Sadece gözü kapalı olmayana, sorana, düşünene ve sesini çıkarana vardı kötü. Özgürlüklerini geri isteyen farklı düşünenlerin tepesindeydi devlet. Yasaklı kitaplara sahip olan, devletin dinine inanmayan, devletine itiat etmeyen devletin düşmanıydı. Devletin ise gücünün bir sınırı yoktu. Tüm iletişim ve haberleşme devletin elindeydi. Medyada tek bir doğru vardı. O da en tepede yer alan neye doğru diyorsa oydu. Belirli bir saaten sonra dışarı çıkmak yasaktı çoğu gece. Zaten üretime katkısı olması gereken sabah işine gidip bir tutam “elitin” elinde bulunan ekonomide normal vatandaşın ne işi vardı geç saatlerde dışarda. Gece belirli bir saatten sonra insanlar için televizyonda yoktu.
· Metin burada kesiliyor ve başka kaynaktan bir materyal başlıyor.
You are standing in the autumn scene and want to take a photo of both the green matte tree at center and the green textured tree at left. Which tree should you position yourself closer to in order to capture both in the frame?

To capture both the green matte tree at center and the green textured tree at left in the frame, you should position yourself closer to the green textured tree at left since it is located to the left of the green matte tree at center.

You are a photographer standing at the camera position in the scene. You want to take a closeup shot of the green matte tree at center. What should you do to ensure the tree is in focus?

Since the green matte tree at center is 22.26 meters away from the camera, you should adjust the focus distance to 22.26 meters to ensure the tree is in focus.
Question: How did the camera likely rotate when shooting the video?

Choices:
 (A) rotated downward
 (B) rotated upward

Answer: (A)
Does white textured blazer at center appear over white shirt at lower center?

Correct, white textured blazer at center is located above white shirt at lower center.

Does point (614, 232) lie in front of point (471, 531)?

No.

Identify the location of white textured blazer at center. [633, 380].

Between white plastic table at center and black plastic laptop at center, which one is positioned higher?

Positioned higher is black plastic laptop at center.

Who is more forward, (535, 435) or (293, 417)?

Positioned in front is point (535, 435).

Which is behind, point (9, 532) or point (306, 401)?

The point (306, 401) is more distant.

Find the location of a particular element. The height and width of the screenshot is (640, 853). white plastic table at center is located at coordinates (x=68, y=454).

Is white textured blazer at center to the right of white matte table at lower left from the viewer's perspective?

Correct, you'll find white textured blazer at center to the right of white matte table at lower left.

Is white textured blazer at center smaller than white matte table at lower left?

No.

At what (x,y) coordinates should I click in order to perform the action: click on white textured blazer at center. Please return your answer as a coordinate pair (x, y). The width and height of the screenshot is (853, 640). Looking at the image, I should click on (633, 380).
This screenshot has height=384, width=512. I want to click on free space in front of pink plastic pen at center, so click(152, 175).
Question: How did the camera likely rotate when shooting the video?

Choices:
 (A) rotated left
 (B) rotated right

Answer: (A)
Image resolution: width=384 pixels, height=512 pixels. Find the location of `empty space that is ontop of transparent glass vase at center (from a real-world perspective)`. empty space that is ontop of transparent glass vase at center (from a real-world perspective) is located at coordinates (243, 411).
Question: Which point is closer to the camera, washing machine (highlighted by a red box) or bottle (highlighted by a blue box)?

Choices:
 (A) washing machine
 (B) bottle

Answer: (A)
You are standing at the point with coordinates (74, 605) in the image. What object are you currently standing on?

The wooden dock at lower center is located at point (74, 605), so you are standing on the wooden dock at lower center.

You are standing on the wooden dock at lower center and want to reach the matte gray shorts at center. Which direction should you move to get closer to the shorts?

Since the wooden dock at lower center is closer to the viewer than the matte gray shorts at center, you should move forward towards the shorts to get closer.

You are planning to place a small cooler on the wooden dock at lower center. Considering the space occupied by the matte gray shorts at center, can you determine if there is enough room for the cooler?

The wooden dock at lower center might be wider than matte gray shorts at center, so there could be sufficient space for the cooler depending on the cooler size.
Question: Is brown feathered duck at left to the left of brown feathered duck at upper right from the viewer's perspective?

Çünkü televizyon cinselliği de öldürürdü. Sabah işine gidip üretime katkıda bulunacak vatandaş gece de erken yatarak toplumun geleceği için çocuk yapmalıydı(3 tane). Evde de eleştirilemiyordu devlet zira heryer özel oluşturulan sistemlerle dinleniyordu. Tanrının Babil kulesinde yaptığına benzer bir uygulamaydı aslında. Tanrı Babil Kulesi’nin kendine yaklaştığını görünce kuleyi yapmaya çalışanların her birinin konuştuğu dili değiştirmişti. Dik kafalı kulları anlaşamamışlardı ve devam edememişlerdi inşaata. Burda yapılan ise çok benzerdi. Aynı fikirden olanlar direk olarak koparılıyorlardı bulundukları toplumdan. Çünkü aynı dili konuşmaya başlarlarsa devlet ne olacağını çok iyi biliyordu.

Uyanış ve İntikam...

İşte böyle bir dünyada birinin çıkıpta parmağını uzatması ve “Bunlar kötü adamlar” diye bağırması yetmiyordu. Çünkü insanlar, normal insanlar parmağını uzatıp bağıranları düşman diye biliyordu. O yüzden kahramanımızın bir ekibi, onu destekleyen kimsesi olamazdı. Toplumdan ayrılmış çatlak verme ihtimali olan bir grupla başarıya ulaşamazdı, kötüyü yenemezdi. Sistem varolduğu sürece sistemin içinde yeralan herkes onunda düşmanıydı. Ama saldırması gereken düşmanı iyi seçmeliydi ve “doğru bir dille” bunu anlatmalıydı. Gözleri kör olan adalete saldırdı önce. Sonrasında ise tek bir duyuru yaptı. Şanslıysa ilk seferde birkaç kişinin gözü açılacaktı. Sonra yavaş yavaş tüm topluma ulaşacak ve toplumun kendi elleriyle yarattığı canavarları alt edecekti.

5 Kasım 1605...

Alan Moore bu hikayeyi yazarken ilham aldığı yada başlangıç olarak kabul ettiği olay “Gun Powder Treason Plot” olarak geçen Guy Fawkes ve arkadaşı Robert Catesby’nin önderlik ettiği bir suikast girişimidir. 1593’te 23 yaşında Katolik olmayı seçerek İspanyol ordusuna katılan Guy Fawkes, 1604’te İngiltere’ye döndüğünde Protestan olan Kral I. James ve kraliyet ailesinin elit bir aristokrat kesimle birlikte toplumu ezdiklerini görmüş ve arkadaşlarıyla birlikte her sene ekim veya kasım ayında yapılan aristokrasi toplantılarında Parlamento Binasını barut dolu fıçılarla havaya uçurmaya çalışmıştır. Parlamento’da kiraladıkları mahsende barut fıçılarının nöbetini tutan Fawkes kendi grubundan bir arkadaşının parlamentoda çalışan tanıdığına 5 Kasım günü parlamentoya gelmemesini mektupla bildirince kıskıvrak yakalanmıştır. İşkence edilerek suç ortaklarının isimlerini söylemeye zorlanan Guy Fawkes 31 Ocak 1606’da halk önünde asılarak idam edilmiştir. Hersene 5 kasımda İngiltere’de Bonfire Night olarak parlamentonun patlatılamaması kutlanmaktadır. Guy Fawkes ve arkadaşlarının göstedikleri bu cesaret dolu davranış her ne kadar dini unsurlar içersede demokrasi için önemli bir başlangıçtır.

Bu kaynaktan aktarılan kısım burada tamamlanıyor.